My Friday class with Janna, or something after it, set my knee back quite a bit, so I decided to take an extra day off again. I'm feeling like quite the slacker.
The day 244 meditation describes an all too familiar process during class. For this post, I'm calling it the attention yo-yo. We might start out distracted, with the mind on all sorts of things that just happenned -- the driver that cut you off, someone who yelled at you at work, maybe just a feeling of being pressed by that inner to-do list. And then, as practice goes on, attention focuses on breath, on the feeling of the poses, on finding the edge. And then something breaks that connection, the mind starts wandering again, of maybe just starts cursing the heat. And again, with attention to the poses, we try to bring it back into control. And so our level of distraction tends to yo-yo up and down through a typical class.
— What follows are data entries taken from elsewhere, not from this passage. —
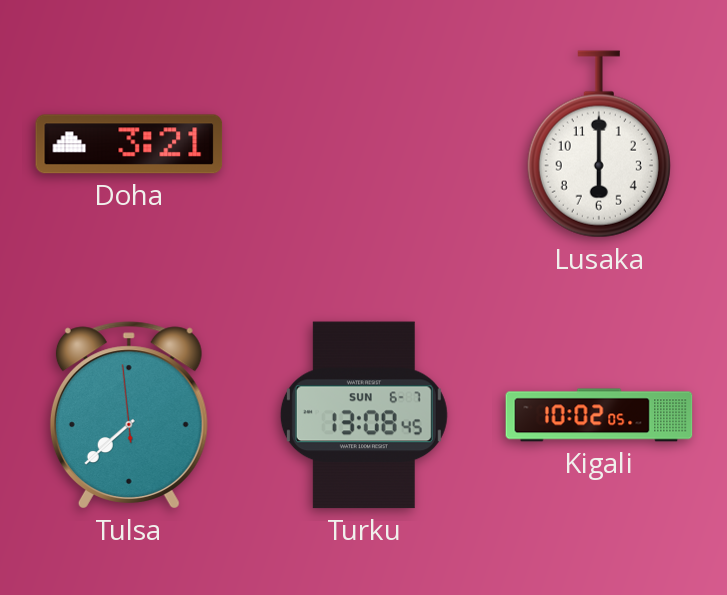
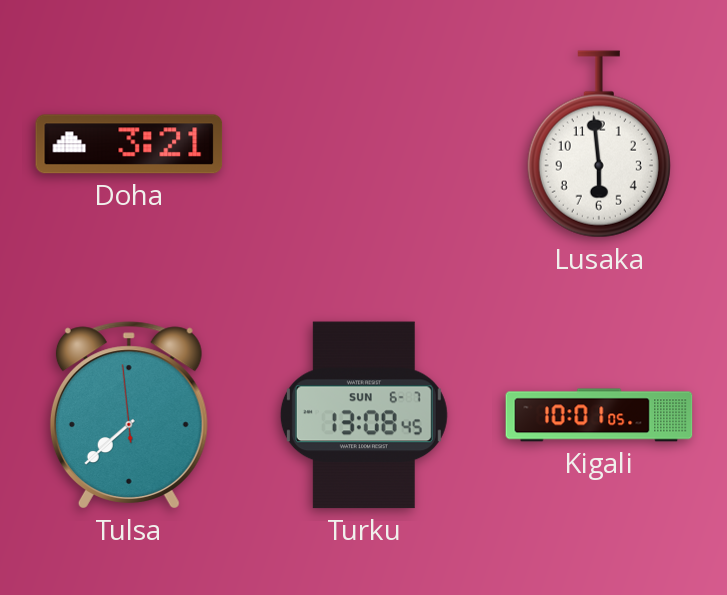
Lusaka: 6:00 -> 5:59
Kigali: 10:02 -> 10:01
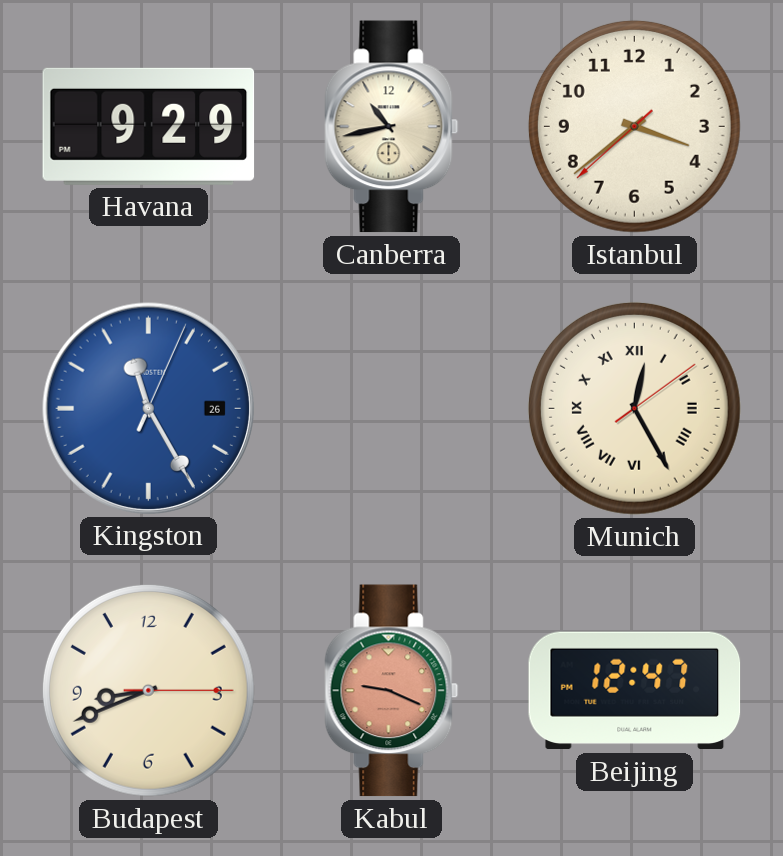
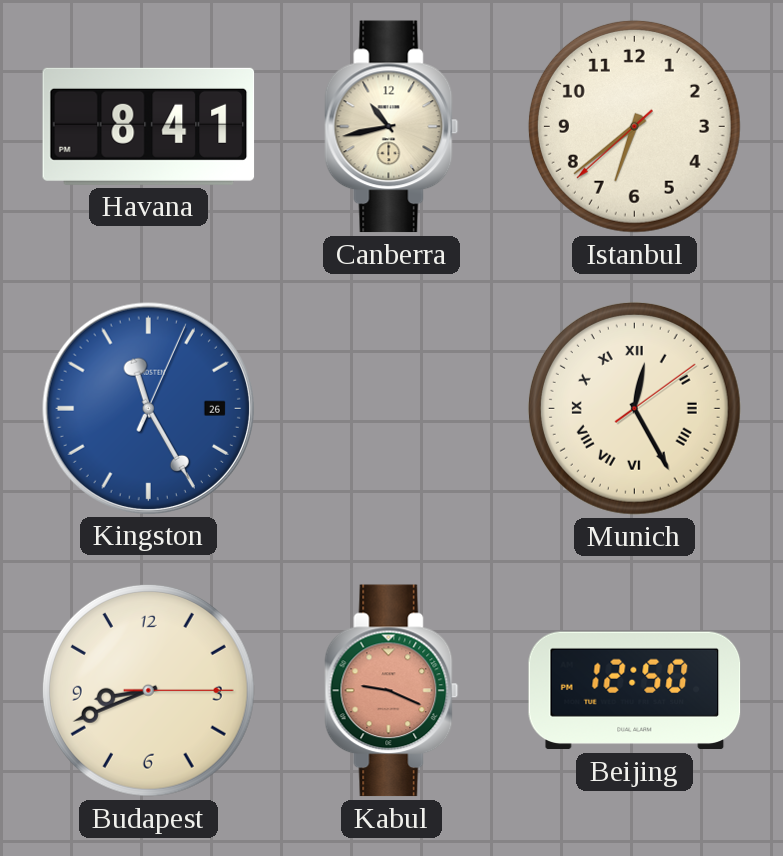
Havana: 9:29 -> 8:41
Istanbul: 3:38 -> 6:38
Beijing: 12:47 -> 12:50
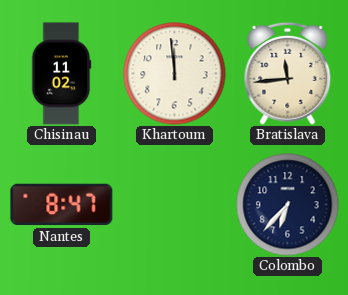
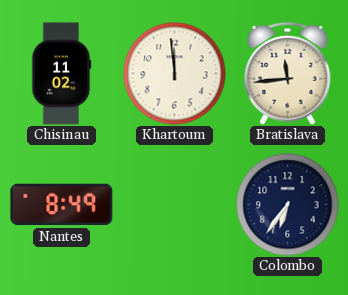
Nantes: 8:47 -> 8:49
Colombo: 6:37 -> 6:36
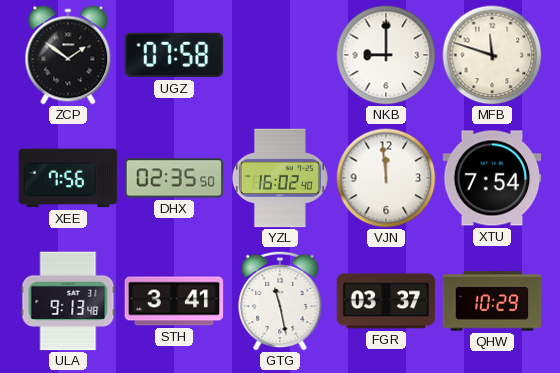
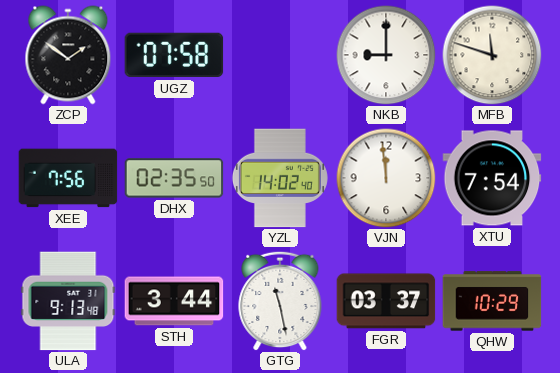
YZL: 16:02 -> 14:02
STH: 3:41 -> 3:44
Over time and with lots of focus, Gates says we gradually get more and more control over the yo-yo effect. We cultivate stillness in the poses, stillness between the poses, and that stillness gradually comes to our minds as well. I think this is an apt description, but its nothing like the linear progress a novitiate might suppose. Instead, I'm finding that there are whole weeks where my mind seems to be bouncing where ever it will, doing Walk the Dog, Loop the Loop, and maybe even Buddha's Revenge, and all sorts of other yo-yo tricks that I could never actually do. But over time, and I'm still very early in this process, I think there is genuine progress.
Gates also calls attention to savasana at the end of class as part of learning rest and peacefulness. Here's where Bikram really is different, and I think the difference really pays off. We get Savasana in the middle of class, and then a short savasana between all the floor poses. At first, these breaks were great because I was just so happy not to have to be doing another strenuous pose for a few seconds. I've come to appreciate them more, and when things are going well, the savasanas are genuinely energizing. We're told again and again in class that these short savasanas are one of things that truly sets the Bikram series apart from other styles of yoga.
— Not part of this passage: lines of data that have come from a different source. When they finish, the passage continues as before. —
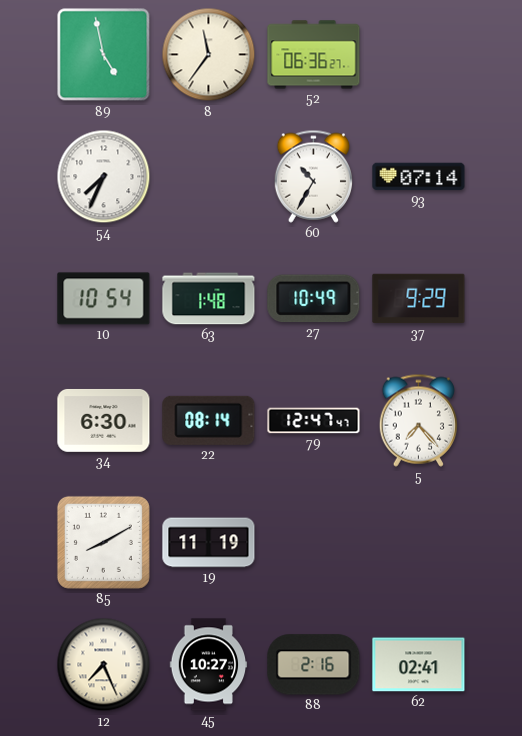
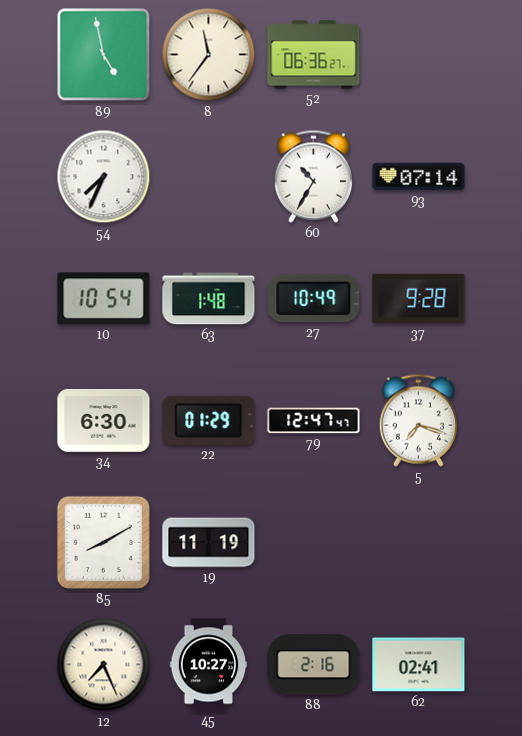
37: 9:29 -> 9:28
22: 08:14 -> 01:29
5: 7:23 -> 7:18
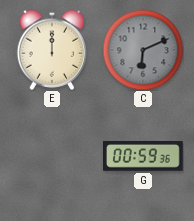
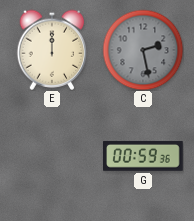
C: 6:11 -> 2:28
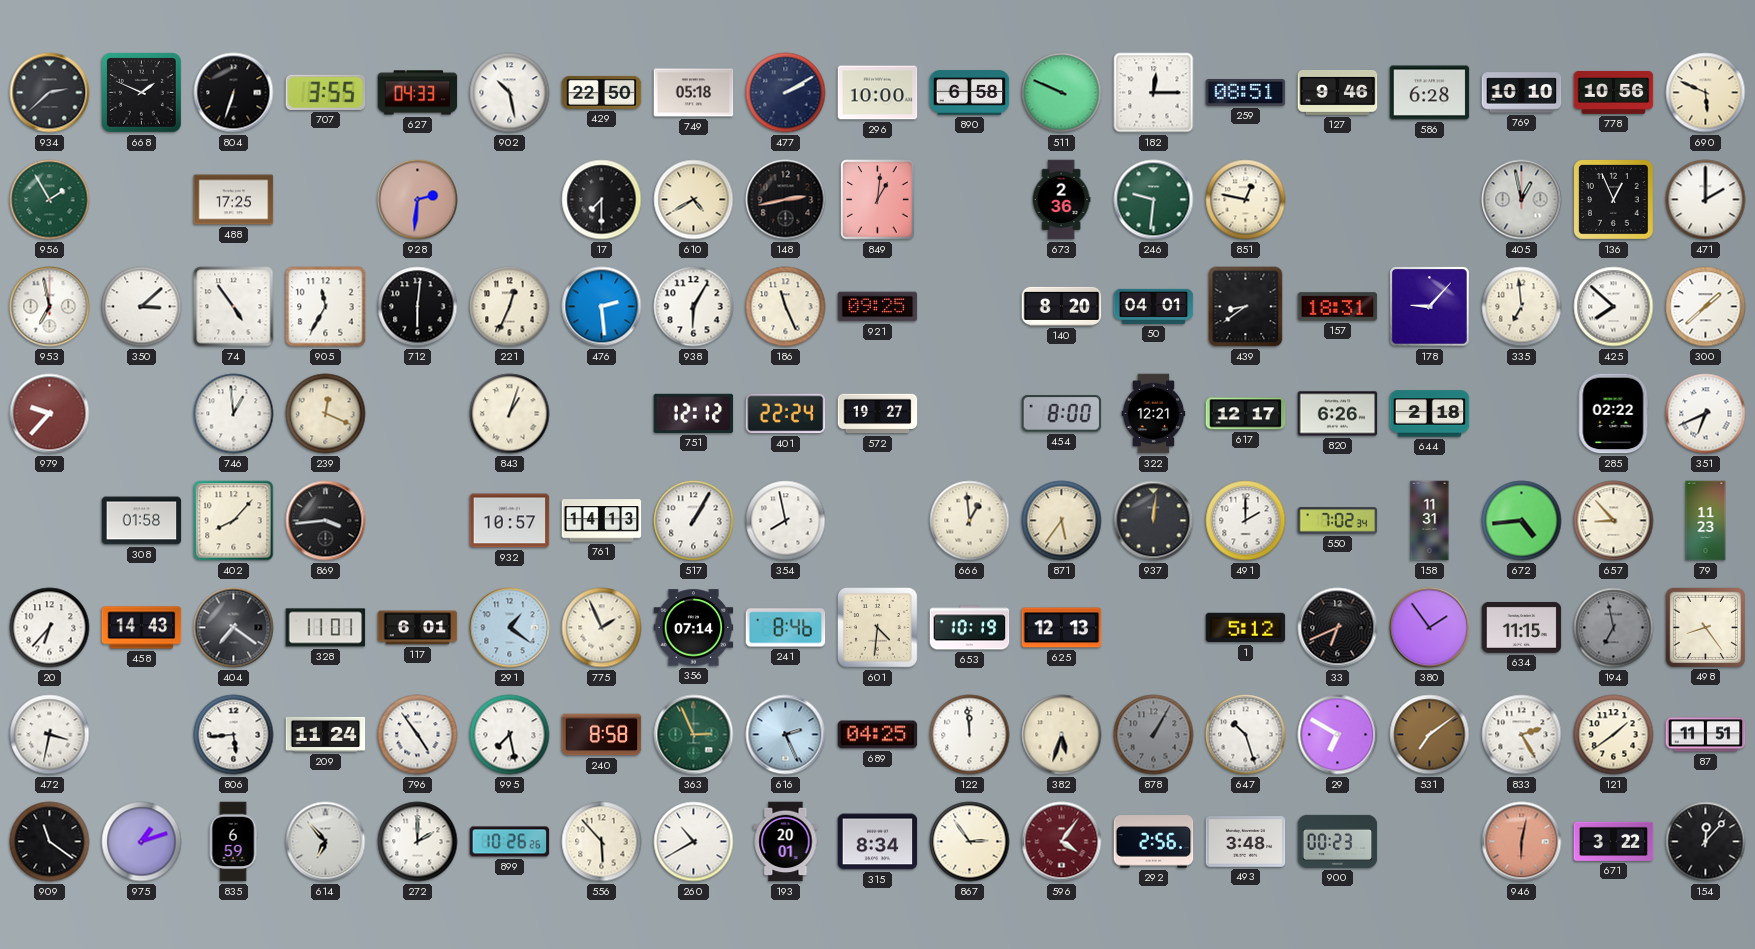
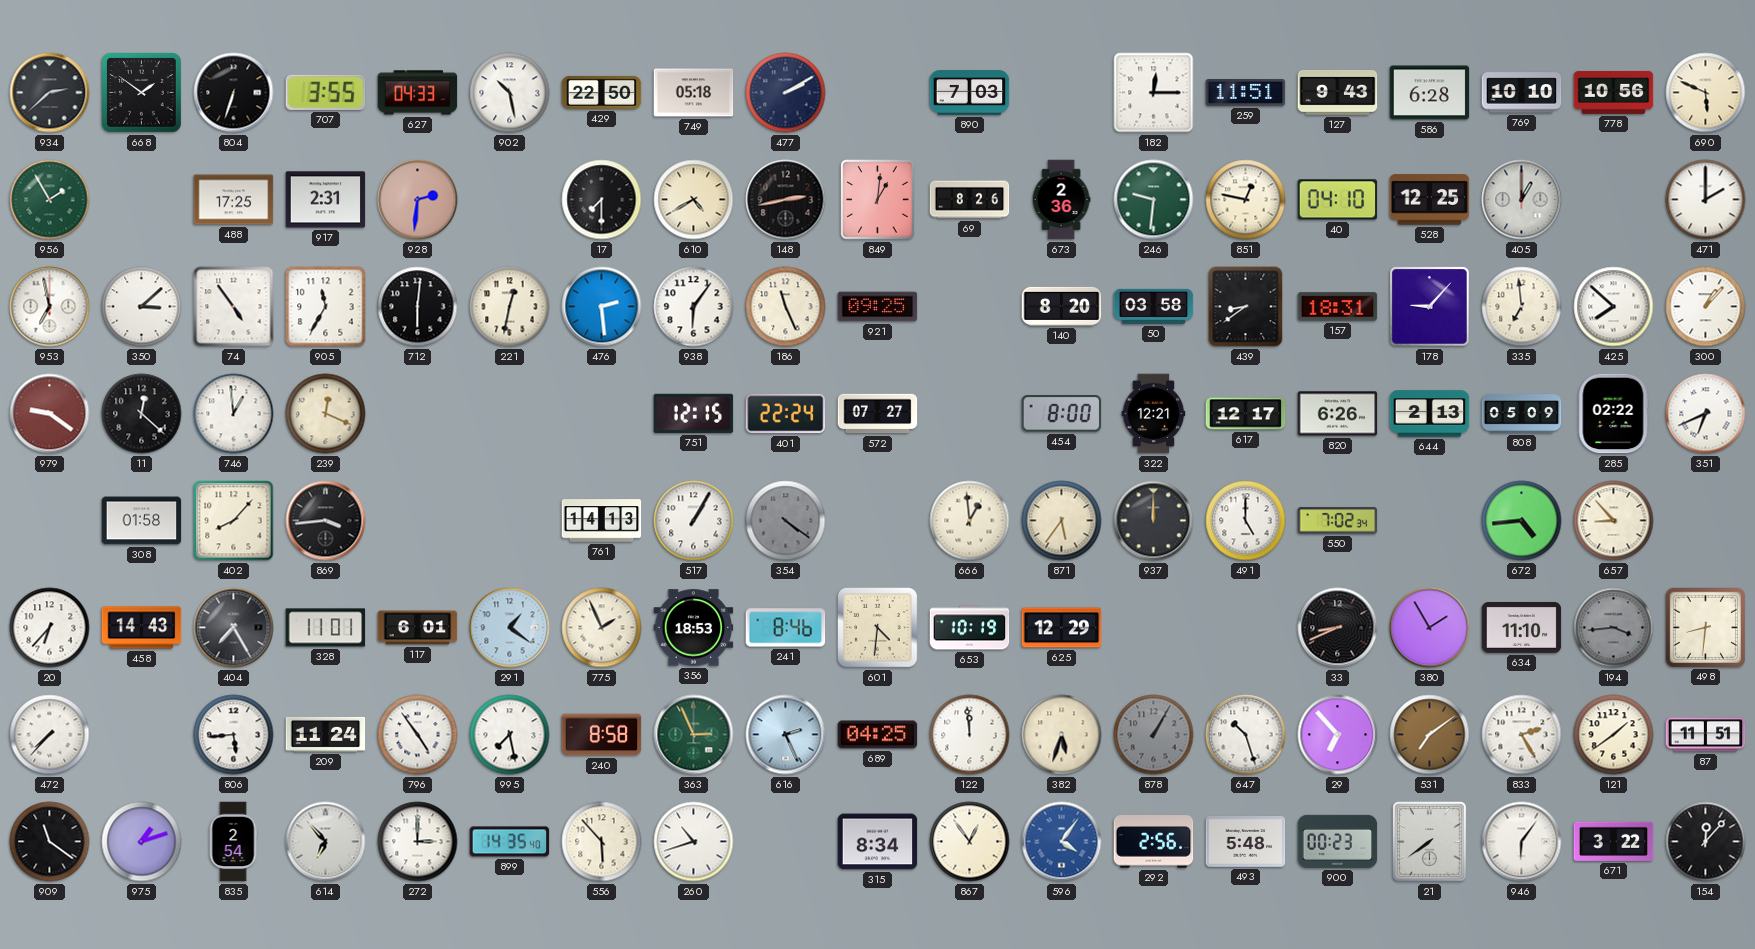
668: 1:49 -> 1:51
296: 10:00 -> none
890: 6:58 -> 7:03
511: 9:49 -> none
259: 08:51 -> 11:51
127: 9:46 -> 9:43
917: none -> 2:31
69: none -> 8:26
40: none -> 04:10
528: none -> 12:25
405: 12:58 -> 1:00
136: 12:56 -> none
221: 12:34 -> 12:32
938: 6:05 -> 6:06
50: 04:01 -> 03:58
300: 1:38 -> 1:07
979: 9:37 -> 9:21
11: none -> 12:22
843: 1:03 -> none
751: 12:12 -> 12:15
572: 19:27 -> 07:27
644: 2:18 -> 2:13
808: none -> 05:09
932: 10:57 -> none
354: 7:58 -> 4:21
354 dial: white -> grey
937: 12:01 -> 12:00
491: 2:00 -> 5:00
158: 11:31 -> none
79: 11:23 -> none
404: 7:21 -> 7:25
356: 07:14 -> 18:53
625: 12:13 -> 12:29
1: 5:12 -> none
33: 6:41 -> 8:41
380: 1:54 -> 1:55
634: 11:15 -> 11:10
194: 6:58 -> 3:44
498: 8:24 -> 8:31
472: 3:32 -> 7:37
29: 6:50 -> 6:53
835: 6:59 -> 2:54
272: 2:00 -> 3:00
899: 10:26 -> 14:35
260: 10:40 -> 10:42
193: 20:01 -> none
867: 2:54 -> 12:54
596 dial: burgundy -> blue
493: 3:48 -> 5:48
21: none -> 7:39
946: 6:02 -> 6:06
946 dial: salmon -> white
The final savasana, however, gets kind of short shrift in Bikram. I've taken other classes where there's 5 minutes or more of simply lying still before class is over. And in those classes, the teacher usually emphasized that that time was the most important part of class. In Bikram, for most people, its two minutes or less and they are out of the room. Often its less.
Thinking about it, I realize I've recently been skimping on the Final Savasana. For a while, I told myself that I could not leave the room until it no longer felt like an escape. Now, I rarely feel like I have to "escape" the heat, or anything else, so that rule doesn't work well anymore. And I probably should come up with some other way to extend that time.
4 comments:
In our studio there will always be some who pack up within a couple of minutes after the end of the final breathing, but on average people stay more than 5 minutes. The teachers here generally put a very big emphasis on the importance and benefits of the final savasana.
It shocks me that people can get up after only 2 minutes. Seriously. If I don't give myself AT LEAST 5 minutes, I usually pay for it the next day with extra lactic acid and stiffness.
As for the yo yo effect... Honestly, I think the mental determination and stamina and meditation it takes to remain even-minded throughout an entire class (i.e., no thinking this then that then this then that) takes years to cultivate. I'm heading into year three of my practice, and I'd say I have one of those even-minded classes maybe once a week...MAYBE. Even if your concentration breaks just once, it's still broken, you know?
But, all part of the journey, no?
There are two showers in each locker room, and there are some people in our studio who I think are racing to be first to get to one of the showers. So there's always someone bolting as soon as the teacher leaves. For the rest, it depends a bit on the teacher's timing. If the teacher is late, savasanas will be short. Sherry usually finishes just under five minutes early, and that helps a little.
Of course, if you break concentratoin once it is still broken for that class. I still think of it if I can get through a series, or sometimes even just a couple of poses, with full concentration on what I'm doing. It comes and goes. And I don't find I get distracted so often anymore by things outside of the classroom. Instead the loss of presence tends to revolve around either what we just did, or what's coming up.
Duffy~ I'm oh so familiar with the attention yo-yo. Most of my classes are that way. However, the past two days I've been blessed with a pretty even focused meditation and it made the class go by fast...exertion without resistance. It was beautiful.